Try it - Check every line of the entries below for the word "Phone", and copy the ones that have it.

Given records -
Segment Open

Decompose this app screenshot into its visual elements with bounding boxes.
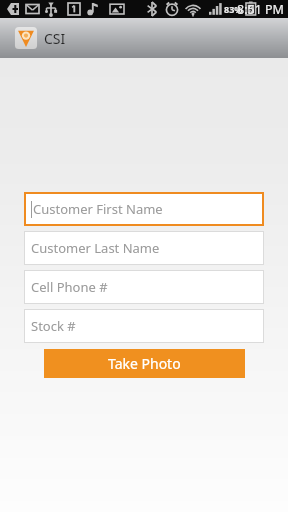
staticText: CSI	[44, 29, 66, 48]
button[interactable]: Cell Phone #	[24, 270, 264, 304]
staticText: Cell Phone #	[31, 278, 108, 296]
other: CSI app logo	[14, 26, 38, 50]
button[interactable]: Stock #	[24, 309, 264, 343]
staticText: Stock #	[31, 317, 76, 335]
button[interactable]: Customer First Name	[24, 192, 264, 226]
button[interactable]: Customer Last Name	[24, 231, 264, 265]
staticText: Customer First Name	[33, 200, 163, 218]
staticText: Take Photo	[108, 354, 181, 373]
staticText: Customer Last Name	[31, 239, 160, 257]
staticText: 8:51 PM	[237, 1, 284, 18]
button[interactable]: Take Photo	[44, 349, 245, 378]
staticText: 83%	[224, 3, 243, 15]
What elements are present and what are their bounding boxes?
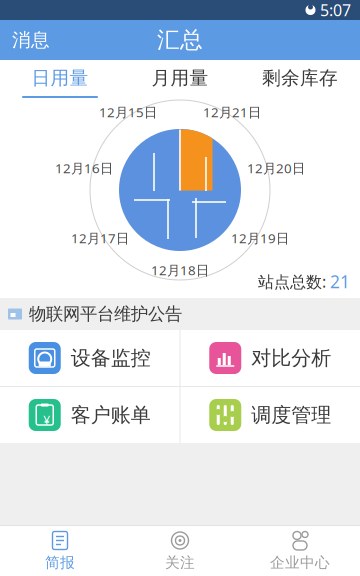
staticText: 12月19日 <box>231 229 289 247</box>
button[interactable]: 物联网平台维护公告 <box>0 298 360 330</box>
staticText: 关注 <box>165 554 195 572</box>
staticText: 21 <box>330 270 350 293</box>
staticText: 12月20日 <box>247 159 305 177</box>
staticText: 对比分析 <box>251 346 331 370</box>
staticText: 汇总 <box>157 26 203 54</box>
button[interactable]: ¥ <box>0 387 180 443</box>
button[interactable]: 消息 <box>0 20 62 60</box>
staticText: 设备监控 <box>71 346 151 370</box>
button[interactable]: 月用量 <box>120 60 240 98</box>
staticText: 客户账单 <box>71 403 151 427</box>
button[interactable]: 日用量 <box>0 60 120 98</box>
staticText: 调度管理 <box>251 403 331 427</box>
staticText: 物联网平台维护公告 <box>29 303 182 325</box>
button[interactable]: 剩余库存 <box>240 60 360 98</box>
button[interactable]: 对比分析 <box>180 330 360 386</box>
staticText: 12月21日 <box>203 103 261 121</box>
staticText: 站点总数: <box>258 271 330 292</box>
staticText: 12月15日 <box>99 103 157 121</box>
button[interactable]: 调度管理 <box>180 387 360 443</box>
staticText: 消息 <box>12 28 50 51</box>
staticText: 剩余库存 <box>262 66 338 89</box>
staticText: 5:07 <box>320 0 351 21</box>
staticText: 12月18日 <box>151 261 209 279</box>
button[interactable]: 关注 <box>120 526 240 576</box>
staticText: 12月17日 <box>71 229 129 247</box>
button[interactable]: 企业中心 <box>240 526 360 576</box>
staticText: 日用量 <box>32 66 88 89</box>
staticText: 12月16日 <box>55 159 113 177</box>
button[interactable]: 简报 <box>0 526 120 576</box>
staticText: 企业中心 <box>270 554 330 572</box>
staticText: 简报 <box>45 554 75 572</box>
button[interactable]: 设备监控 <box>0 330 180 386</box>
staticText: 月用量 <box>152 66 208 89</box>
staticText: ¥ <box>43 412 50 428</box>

Segment Closed

Answer to the problem -
button[interactable]: Cell Phone #	[24, 270, 264, 304]
staticText: Cell Phone #	[31, 278, 108, 296]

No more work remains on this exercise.